Il linguaggio politico diventa poi benzina sparsa che rischia di diventare un incendio”. Lo ha affermato Carlo Stasolla, presidente dell’Associazione 21 luglio, che si è detto preoccupato della possibilità che il governo invochi una “emergenza nomadi”: “Dichiarare una emergenza vuol dire considerare i rom pericolosi quanto una catastrofe naturale. Tecnicamente implica lo stanziamento di tanti soldi, la nomina di un Commissario straordinario e la possibilità di operare in deroga alle leggi, in un sistema amministrativo altamente lesivo dei diritti umani. Si sta già ricreando lo stesso clima: il ministro dell’interno ha annunciato di voler inviato 39 militari a Roma per la sorveglianza dei campi. Alcuni militari sono già nei campi di via Salviati, Castel romano e Salone”. Preoccupano anche gli effetti del decreto sicurezza e immigrazione: “Con l’abolizione del permesso umanitario entro il 2020 un migliaio di rom provenienti dalla ex-Jugoslavia si ritroveranno in situazione di irregolarità”. Riguardo ai fatti di Torre Maura il deputato Riccardo Magi ha poi denunciato la necessità “di fare chiarezza sulla pessima gestione dell’ordine pubblico. Di solito le questure sono molto attente e caute a non creare criticità in occasione di manifestazioni: stavolta abbiamo visto esponenti politici gridare minacce ai bambini rom e modi violenti sotto gli occhi delle forze dell’ordine. Questo non è ammissibile e crea uno squilibrio in un Paese democratico. Le minacce per legge devono essere perseguite”.

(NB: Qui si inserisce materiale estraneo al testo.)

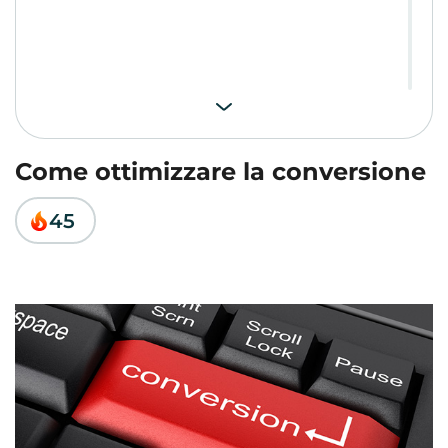
Come ottimizzare la conversione
45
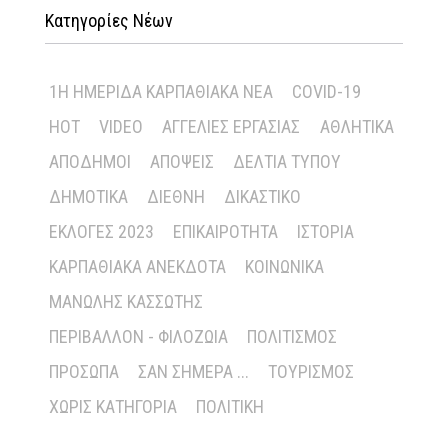
Κατηγορίες Νέων
1Η ΗΜΕΡΊΔΑ ΚΑΡΠΑΘΙΑΚΆ ΝΈΑ
COVID-19
HOT
VIDEO
ΑΓΓΕΛΊΕΣ ΕΡΓΑΣΊΑΣ
ΑΘΛΗΤΙΚΆ
ΑΠΌΔΗΜΟΙ
ΑΠΌΨΕΙΣ
ΔΕΛΤΊΑ ΤΎΠΟΥ
ΔΗΜΟΤΙΚΆ
ΔΙΕΘΝΉ
ΔΙΚΑΣΤΙΚΌ
ΕΚΛΟΓΈΣ 2023
ΕΠΙΚΑΙΡΌΤΗΤΑ
ΙΣΤΟΡΊΑ
ΚΑΡΠΑΘΙΑΚΆ ΑΝΈΚΔΟΤΑ
ΚΟΙΝΩΝΙΚΆ
ΜΑΝΏΛΗΣ ΚΑΣΣΏΤΗΣ
ΠΕΡΙΒΆΛΛΟΝ - ΦΙΛΟΖΩΊΑ
ΠΟΛΙΤΙΣΜΌΣ
ΠΡΌΣΩΠΑ
ΣΑΝ ΣΉΜΕΡΑ ...
ΤΟΥΡΙΣΜΌΣ
ΧΩΡΊΣ ΚΑΤΗΓΟΡΊΑ
ΠΟΛΙΤΙΚΉ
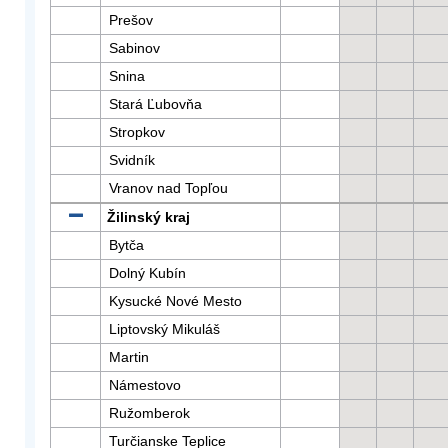
Prešov
Sabinov
Snina
Stará Ľubovňa
Stropkov
Svidník
Vranov nad Topľou
Žilinský kraj
Bytča
Dolný Kubín
Kysucké Nové Mesto
Liptovský Mikuláš
Martin
Námestovo
Ružomberok
Turčianske Teplice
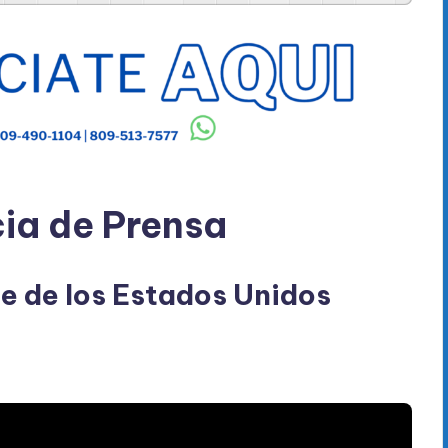
ia de Prensa
te de los Estados Unidos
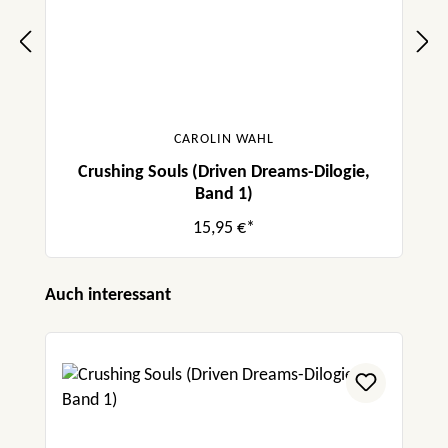
CAROLIN WAHL
Crushing Souls (Driven Dreams-Dilogie,
Band 1)
15,95 €*
Produktgalerie überspringen
Auch interessant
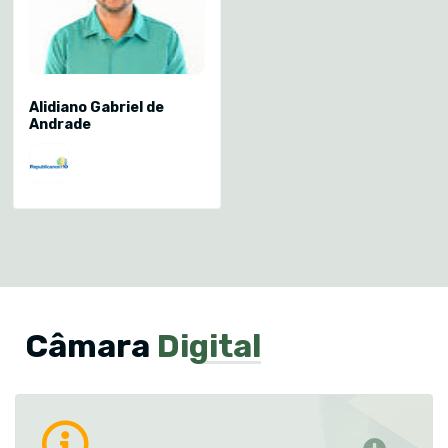
Alidiano Gabriel de
Andrade
Câmara
Digital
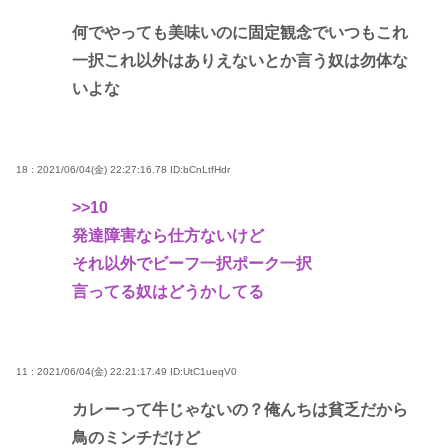
何でやっても美味いのに固定観念でいつもこれ
一択これ以外はありえないとか言う奴は勿体な
いよな
18 : 2021/06/04(金) 22:27:16.78
ID:bCnLtfHdr
>>10
発達障害なら仕方ないけど
それ以外でビーフ一択ポーク一択
言ってる奴はどうかしてる
11 : 2021/06/04(金) 22:21:17.49
ID:UtC1ueqV0
カレーって牛じゃないの？俺んちは貧乏だから
鳥のミンチだけど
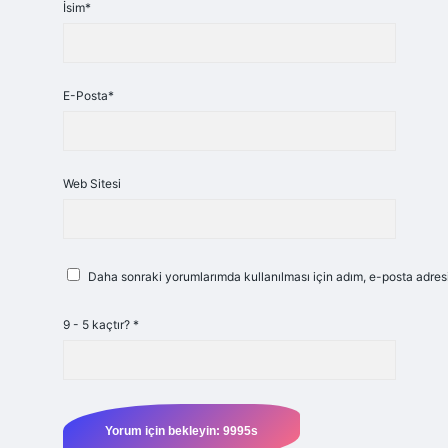
İsim*
E-Posta*
Web Sitesi
Daha sonraki yorumlarımda kullanılması için adım, e-posta adresi
9 - 5 kaçtır?
*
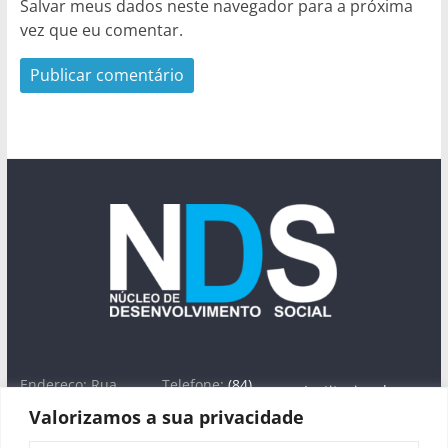
Salvar meus dados neste navegador para a próxima
vez que eu comentar.
Endereço: Rua
Telefone:
(84)
Institucional
José Farache, nº
3613-1754
Valorizamos a sua privacidade
1420 -Lagoa Seca,
WhatsApp: (84)
Áreas de Atuação
Natal/RN - CEP
99698-0282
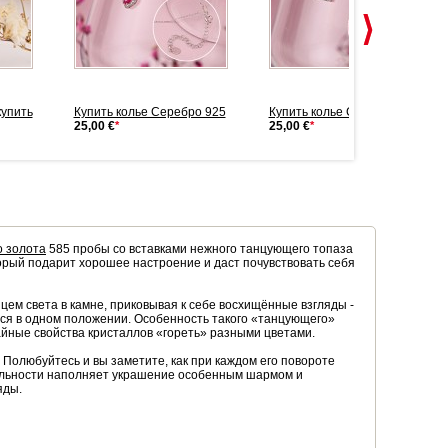
купить
Купить колье Серебро 925
Купить колье Серебро 925
25,00 €
*
25,00 €
*
о золота
585 пробы со вставками нежного танцующего топаза
орый подарит хорошее настроение и даст почувствовать себя
цем света в камне, приковывая к себе восхищённые взгляды -
ься в одном положении. Особенность такого «танцующего»
айные свойства кристаллов «гореть» разными цветами.
 Полюбуйтесь и вы заметите, как при каждом его повороте
уальности наполняет украшение особенным шармом и
яды.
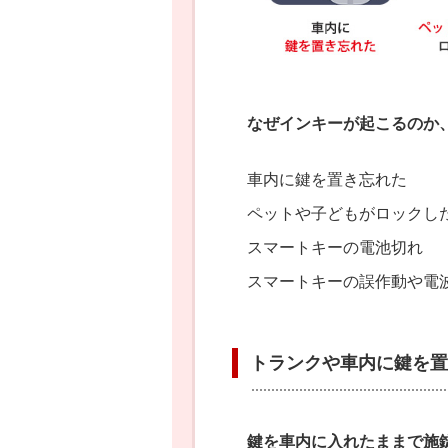
なぜインキーが起こるのか
車内に鍵を置き忘れた
ペットや子どもがロックし
スマートキーの電池切れ
スマートキーの誤作動や電
トランクや車内に鍵を置
鍵を車内に入れたままで施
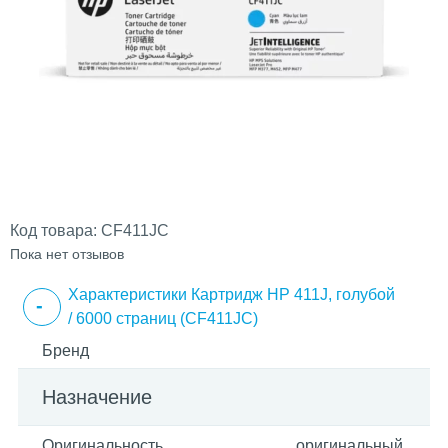
Код товара:
CF411JC
Пока нет отзывов
Характеристики Картридж HP 411J, голубой
/ 6000 страниц (CF411JC)
Бренд
Назначение
Оригинальность
оригинальный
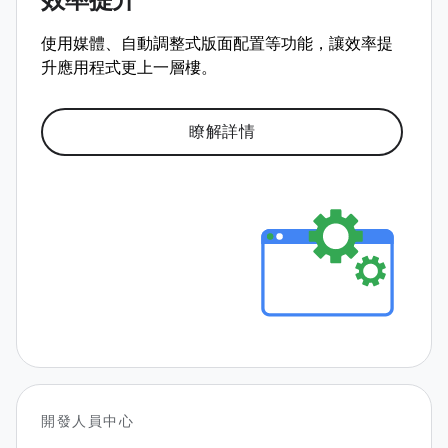
效率提升
使用媒體、自動調整式版面配置等功能，讓效率提
升應用程式更上一層樓。
瞭解詳情
開發人員中心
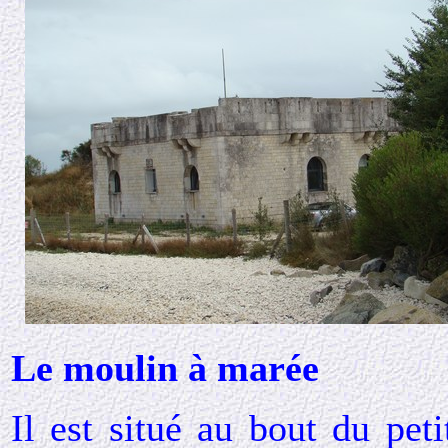
Le moulin à marée
Il est situé au bout du peti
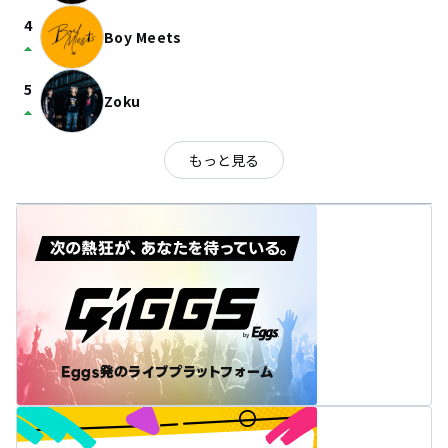
4
Boy Meets
arrow_drop_up
5
Zoku
arrow_drop_up
もっと見る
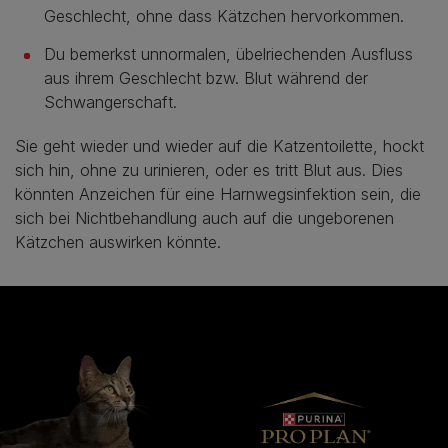
Geschlecht, ohne dass Kätzchen hervorkommen.
Du bemerkst unnormalen, übelriechenden Ausfluss
aus ihrem Geschlecht bzw. Blut während der
Schwangerschaft.
Sie geht wieder und wieder auf die Katzentoilette, hockt
sich hin, ohne zu urinieren, oder es tritt Blut aus. Dies
könnten Anzeichen für eine Harnwegsinfektion sein, die
sich bei Nichtbehandlung auch auf die ungeborenen
Kätzchen auswirken könnte.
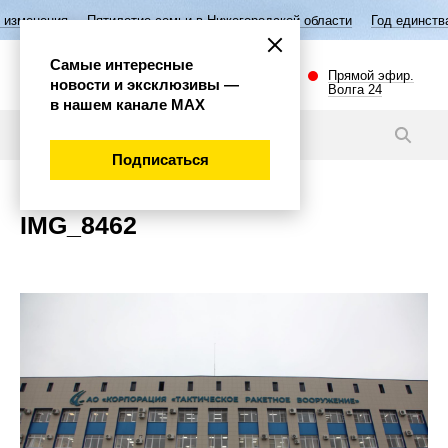
изменения
Пятилетие семьи в Нижегородской области
Год единства
Самые интересные
Прямой эфир.
новости и эксклюзивы —
Волга 24
в нашем канале МАХ
Новости
Подписаться
IMG_8462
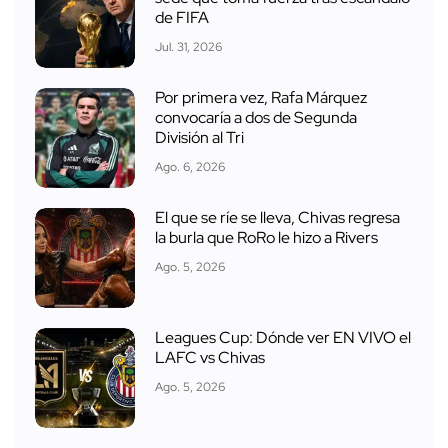
de FIFA
Jul. 31, 2026
Por primera vez, Rafa Márquez
convocaría a dos de Segunda
División al Tri
Ago. 6, 2026
El que se ríe se lleva, Chivas regresa
la burla que RoRo le hizo a Rivers
Ago. 5, 2026
Leagues Cup: Dónde ver EN VIVO el
LAFC vs Chivas
Ago. 5, 2026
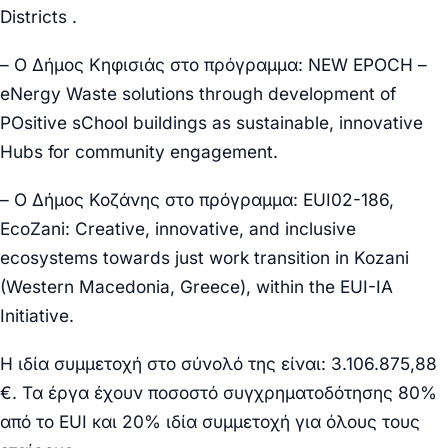
Districts .
– Ο Δήμος
Κηφισιάς
στο πρόγραμμα: NEW EPOCH –
eNergy Waste solutions through development of
POsitive sChool buildings as sustainable, innovative
Hubs for community engagement.
– Ο Δήμος
Κοζάνης
στο πρόγραμμα: EUI02-186,
EcoZani: Creative, innovative, and inclusive
ecosystems towards just work transition in Kozani
(Western Macedonia, Greece), within the EUI-IA
Initiative.
Η ιδία συμμετοχή στο σύνολό της είναι:
3.106.875,88
€.
Τα έργα έχουν ποσοστό συγχρηματοδότησης 80%
από το EUI και 20% ιδία συμμετοχή για όλους τους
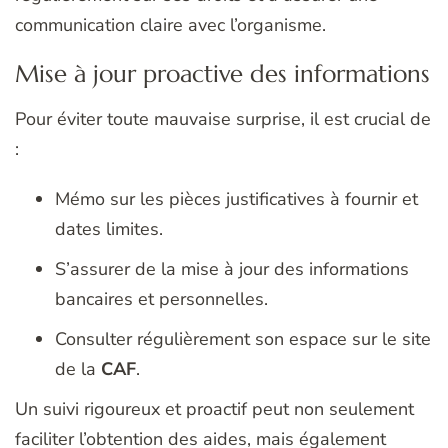
communication claire avec l’organisme.
Mise à jour proactive des informations
Pour éviter toute mauvaise surprise, il est crucial de
:
Mémo sur les pièces justificatives à fournir et
dates limites.
S’assurer de la mise à jour des informations
bancaires et personnelles.
Consulter régulièrement son espace sur le site
de la
CAF
.
Un suivi rigoureux et proactif peut non seulement
faciliter l’obtention des aides, mais également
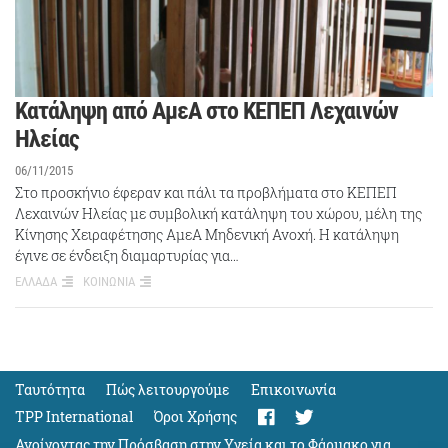
Κατάληψη από ΑμεΑ στο ΚΕΠΕΠ Λεχαινών
Ηλείας
06/11/2015
Στο προσκήνιο έφεραν και πάλι τα προβλήματα στο ΚΕΠΕΠ
Λεχαινών Ηλείας με συμβολική κατάληψη του χώρου, μέλη της
Κίνησης Χειραφέτησης ΑμεΑ Μηδενική Ανοχή. Η κατάληψη
έγινε σε ένδειξη διαμαρτυρίας για…
ΕΛΛΑΔΑ
ΚΟΙΝΩΝΙΑ
Ταυτότητα
Πώς λειτουργούμε
Eπικοινωνία
TPP International
Όροι Χρήσης
Ανοίγοντας την Πρόσβαση στην Υγεία και το Φάρμακο για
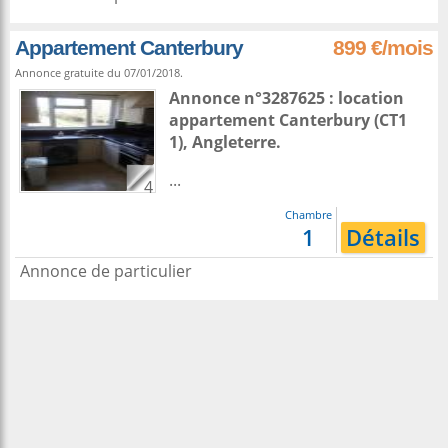
Appartement Canterbury
899 €/mois
Annonce gratuite du 07/01/2018.
Annonce n°3287625 : location
appartement
Canterbury
(CT1
1),
Angleterre
.
...
4
Chambre
1
Détails
Annonce de particulier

Superare i campi è possibile. Alcune amministrazioni comunali italiane stanno invece dimostrando che favorire l’inclusione dei rom è possibile.
A Sesto Fiorentino, a Lamezia Terme, a Palermo e Moncalieri ci sono già esperienze di superamento dei campi.
“Ci siamo occupati di una quarantina di persone rom tenendo a mente due principi: la dignità della persona e la legalità – ha spiegato al Sir Silvia De Crescenzo, assessore alle politiche sociali del Comune di Moncalieri, 60mila abitanti vicino a Torino -. In questo modo si può vincere una battaglia che sembrava impossibile. Abbiamo realizzato un’area attrezzata in cui hanno vissuto per un anno le persone con un titolo di soggiorno regolare. Abbiamo profilato gli anziani, i disabili, i bambini, le famiglie con adulti in difficoltà. Ciascuno ha potuto mettere in campo le proprie fragilità o potenzialità. Ci siamo detti che quell’esperienza doveva durare solo 12 mesi e così è stato: l’area è stata chiuso a maggio 2018. In 12 mesi abbiamo personalizzato il percorso di uscita dai campi, famiglia per famiglia, e quell’area è stata smontata. Addirittura i container acquistati dall’amministrazione sono stati messi a disposizione delle associazioni del territorio”. A distanza di un anno si sono resi conto che “funzionano gli insediamenti abitativi diffusi nel territorio e non mettere dieci famiglie in uno stesso condominio”. Gli anziani vivono nelle case di riposo, invece i bambini, tutti inseriti a scuola, vengono seguiti per migliorare il rendimento scolastico. “Crediamo che sia un modello replicabile anche a livello nazionale se si attiva una giusta collaborazione con le forze dell’ordine – ha precisato -. Abbiamo anche noi le nostre periferie, sicuramente occorre evitare la messa in competizione tra gli ultimi sull’accesso alla casa, promuovendo progetti di housing sociale ed edilizia popolare. E bisogna avere una chiara volontà politica”.